**WHAT YOU NEED TO DO**
In the records below, find each line that holds "left" and return it.

**Stored items from a collection**
----------------

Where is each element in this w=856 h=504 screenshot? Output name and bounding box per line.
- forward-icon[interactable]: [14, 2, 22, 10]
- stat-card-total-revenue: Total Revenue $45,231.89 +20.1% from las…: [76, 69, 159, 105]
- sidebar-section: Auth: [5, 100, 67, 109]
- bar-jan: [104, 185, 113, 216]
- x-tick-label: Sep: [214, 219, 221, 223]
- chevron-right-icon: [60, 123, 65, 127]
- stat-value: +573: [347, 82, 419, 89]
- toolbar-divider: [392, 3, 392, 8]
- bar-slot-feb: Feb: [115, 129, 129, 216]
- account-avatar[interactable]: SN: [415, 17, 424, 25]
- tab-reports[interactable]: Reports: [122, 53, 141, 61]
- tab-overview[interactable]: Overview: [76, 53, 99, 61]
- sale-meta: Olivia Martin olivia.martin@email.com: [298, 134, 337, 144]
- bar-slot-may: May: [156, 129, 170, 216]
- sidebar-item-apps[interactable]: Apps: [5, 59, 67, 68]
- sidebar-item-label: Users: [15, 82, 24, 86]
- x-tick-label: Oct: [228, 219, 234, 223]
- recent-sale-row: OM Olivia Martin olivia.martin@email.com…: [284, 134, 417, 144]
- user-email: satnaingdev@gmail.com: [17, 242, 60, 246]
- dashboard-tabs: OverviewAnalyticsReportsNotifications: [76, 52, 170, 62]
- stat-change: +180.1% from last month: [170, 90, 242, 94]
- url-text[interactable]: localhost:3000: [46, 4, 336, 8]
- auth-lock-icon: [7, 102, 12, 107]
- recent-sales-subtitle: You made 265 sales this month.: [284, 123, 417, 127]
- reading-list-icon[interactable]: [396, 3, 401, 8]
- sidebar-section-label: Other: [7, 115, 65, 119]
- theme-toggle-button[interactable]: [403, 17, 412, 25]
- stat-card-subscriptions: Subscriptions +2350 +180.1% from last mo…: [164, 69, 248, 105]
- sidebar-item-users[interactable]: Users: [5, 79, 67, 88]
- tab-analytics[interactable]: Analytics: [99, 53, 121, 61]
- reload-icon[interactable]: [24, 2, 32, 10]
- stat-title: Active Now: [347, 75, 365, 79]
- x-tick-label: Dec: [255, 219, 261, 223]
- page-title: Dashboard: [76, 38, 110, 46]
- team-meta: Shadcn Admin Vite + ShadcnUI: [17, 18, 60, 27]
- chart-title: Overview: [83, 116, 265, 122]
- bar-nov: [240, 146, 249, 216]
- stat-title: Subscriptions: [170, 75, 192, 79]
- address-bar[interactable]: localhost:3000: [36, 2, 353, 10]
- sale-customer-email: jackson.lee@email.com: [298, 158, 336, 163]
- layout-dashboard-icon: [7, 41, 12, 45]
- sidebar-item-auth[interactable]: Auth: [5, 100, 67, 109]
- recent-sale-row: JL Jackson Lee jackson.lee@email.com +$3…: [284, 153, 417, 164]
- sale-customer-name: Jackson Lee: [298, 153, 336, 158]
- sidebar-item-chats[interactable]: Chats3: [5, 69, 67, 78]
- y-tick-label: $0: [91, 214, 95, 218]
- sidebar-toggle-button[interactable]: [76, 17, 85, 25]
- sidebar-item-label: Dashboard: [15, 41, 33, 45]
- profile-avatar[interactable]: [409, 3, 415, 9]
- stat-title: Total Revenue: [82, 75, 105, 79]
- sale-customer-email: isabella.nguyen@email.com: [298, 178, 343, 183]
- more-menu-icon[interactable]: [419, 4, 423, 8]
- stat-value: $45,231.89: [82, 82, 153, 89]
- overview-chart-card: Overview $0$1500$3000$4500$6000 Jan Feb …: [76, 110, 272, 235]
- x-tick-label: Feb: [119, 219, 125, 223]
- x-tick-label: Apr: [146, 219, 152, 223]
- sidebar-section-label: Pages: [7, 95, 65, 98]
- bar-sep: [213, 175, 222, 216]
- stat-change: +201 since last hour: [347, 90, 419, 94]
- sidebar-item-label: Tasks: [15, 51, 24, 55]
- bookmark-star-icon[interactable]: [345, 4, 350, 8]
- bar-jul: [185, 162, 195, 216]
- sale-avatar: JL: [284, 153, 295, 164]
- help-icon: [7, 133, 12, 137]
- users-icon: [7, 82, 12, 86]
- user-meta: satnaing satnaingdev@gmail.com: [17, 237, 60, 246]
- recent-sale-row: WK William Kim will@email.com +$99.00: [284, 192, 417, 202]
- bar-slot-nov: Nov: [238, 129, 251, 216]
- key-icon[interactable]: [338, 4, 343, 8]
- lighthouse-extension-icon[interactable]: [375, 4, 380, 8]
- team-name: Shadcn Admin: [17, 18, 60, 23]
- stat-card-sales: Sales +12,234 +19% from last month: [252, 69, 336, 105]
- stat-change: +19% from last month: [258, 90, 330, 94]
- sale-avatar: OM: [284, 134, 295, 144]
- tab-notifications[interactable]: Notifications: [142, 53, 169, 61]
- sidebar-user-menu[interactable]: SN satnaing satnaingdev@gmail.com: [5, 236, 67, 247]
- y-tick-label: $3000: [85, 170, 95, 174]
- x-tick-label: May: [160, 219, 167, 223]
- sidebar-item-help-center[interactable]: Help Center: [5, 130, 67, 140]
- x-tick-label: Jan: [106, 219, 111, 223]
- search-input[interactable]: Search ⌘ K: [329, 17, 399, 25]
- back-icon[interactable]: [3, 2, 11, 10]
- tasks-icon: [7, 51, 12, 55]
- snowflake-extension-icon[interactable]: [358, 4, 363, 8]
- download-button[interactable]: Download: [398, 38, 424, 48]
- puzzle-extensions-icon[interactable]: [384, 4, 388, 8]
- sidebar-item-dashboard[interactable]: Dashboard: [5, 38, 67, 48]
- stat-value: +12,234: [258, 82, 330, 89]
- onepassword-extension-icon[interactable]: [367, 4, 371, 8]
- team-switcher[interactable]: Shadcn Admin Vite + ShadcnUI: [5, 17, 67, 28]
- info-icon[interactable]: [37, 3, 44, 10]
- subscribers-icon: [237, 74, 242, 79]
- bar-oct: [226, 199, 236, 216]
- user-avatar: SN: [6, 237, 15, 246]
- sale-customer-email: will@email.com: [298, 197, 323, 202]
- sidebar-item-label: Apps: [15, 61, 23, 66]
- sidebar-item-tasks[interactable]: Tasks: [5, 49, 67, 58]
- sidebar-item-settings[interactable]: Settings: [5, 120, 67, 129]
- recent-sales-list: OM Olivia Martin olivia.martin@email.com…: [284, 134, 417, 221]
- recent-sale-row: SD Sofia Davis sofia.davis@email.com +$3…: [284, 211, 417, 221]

----------------

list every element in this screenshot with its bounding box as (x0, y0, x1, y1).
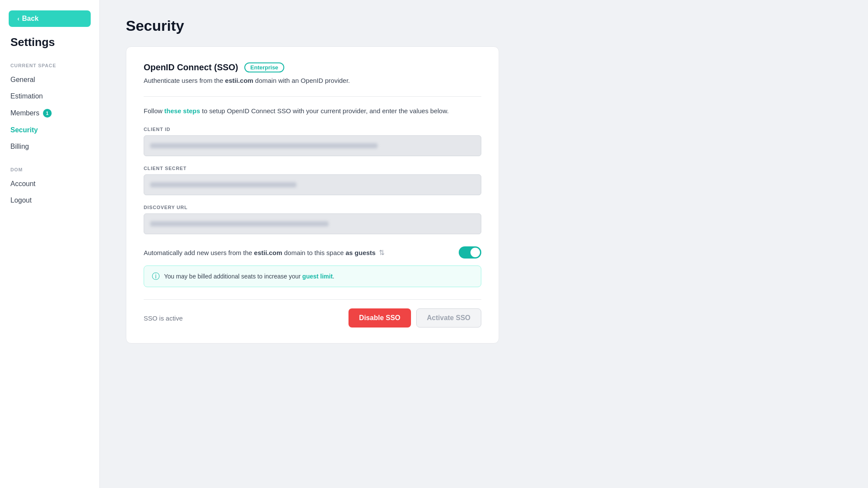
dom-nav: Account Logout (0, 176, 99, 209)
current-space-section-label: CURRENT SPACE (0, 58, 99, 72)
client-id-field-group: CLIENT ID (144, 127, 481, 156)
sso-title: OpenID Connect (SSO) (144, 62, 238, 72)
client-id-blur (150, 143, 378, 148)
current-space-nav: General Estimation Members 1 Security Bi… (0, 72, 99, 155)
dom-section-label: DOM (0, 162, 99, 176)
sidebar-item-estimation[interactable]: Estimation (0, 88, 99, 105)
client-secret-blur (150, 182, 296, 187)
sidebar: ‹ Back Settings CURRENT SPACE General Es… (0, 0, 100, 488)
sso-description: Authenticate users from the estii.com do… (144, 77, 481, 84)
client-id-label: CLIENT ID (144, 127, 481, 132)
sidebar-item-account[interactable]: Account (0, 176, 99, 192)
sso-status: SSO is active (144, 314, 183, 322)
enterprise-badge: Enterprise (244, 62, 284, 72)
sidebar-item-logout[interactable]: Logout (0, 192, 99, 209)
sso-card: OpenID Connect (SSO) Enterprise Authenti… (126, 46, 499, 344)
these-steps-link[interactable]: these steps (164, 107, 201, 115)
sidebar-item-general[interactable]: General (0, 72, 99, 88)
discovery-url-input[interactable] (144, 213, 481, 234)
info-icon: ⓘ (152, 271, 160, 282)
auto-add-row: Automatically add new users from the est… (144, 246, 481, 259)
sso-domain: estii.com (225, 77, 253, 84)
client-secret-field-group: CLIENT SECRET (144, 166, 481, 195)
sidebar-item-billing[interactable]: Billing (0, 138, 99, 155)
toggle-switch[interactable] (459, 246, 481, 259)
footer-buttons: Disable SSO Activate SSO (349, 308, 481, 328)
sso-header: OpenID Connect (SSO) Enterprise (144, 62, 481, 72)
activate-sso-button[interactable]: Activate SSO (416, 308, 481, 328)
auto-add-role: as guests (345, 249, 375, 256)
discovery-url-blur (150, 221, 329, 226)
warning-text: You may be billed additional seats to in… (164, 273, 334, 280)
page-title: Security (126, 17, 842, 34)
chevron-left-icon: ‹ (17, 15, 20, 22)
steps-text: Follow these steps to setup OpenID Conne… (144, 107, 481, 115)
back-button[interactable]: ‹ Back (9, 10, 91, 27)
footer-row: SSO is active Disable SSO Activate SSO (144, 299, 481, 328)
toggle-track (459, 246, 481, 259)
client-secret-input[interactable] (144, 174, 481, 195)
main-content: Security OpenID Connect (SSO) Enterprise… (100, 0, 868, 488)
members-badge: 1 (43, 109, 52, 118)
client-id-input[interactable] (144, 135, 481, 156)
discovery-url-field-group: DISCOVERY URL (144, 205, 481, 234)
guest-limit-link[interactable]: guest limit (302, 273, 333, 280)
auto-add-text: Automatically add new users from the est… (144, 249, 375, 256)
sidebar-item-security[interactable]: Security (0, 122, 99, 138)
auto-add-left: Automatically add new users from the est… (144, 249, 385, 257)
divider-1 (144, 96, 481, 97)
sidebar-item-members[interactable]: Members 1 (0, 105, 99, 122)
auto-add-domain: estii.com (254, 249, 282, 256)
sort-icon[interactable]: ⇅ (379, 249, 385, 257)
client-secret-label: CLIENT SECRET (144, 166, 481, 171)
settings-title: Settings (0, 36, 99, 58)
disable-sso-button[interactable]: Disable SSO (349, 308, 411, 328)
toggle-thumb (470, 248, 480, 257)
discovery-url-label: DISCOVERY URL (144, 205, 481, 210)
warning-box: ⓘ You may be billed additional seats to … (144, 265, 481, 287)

----------------

**TASK RESPONSE**
chevron-left-icon: ‹ (17, 15, 20, 22)
auto-add-left: Automatically add new users from the est… (144, 249, 385, 257)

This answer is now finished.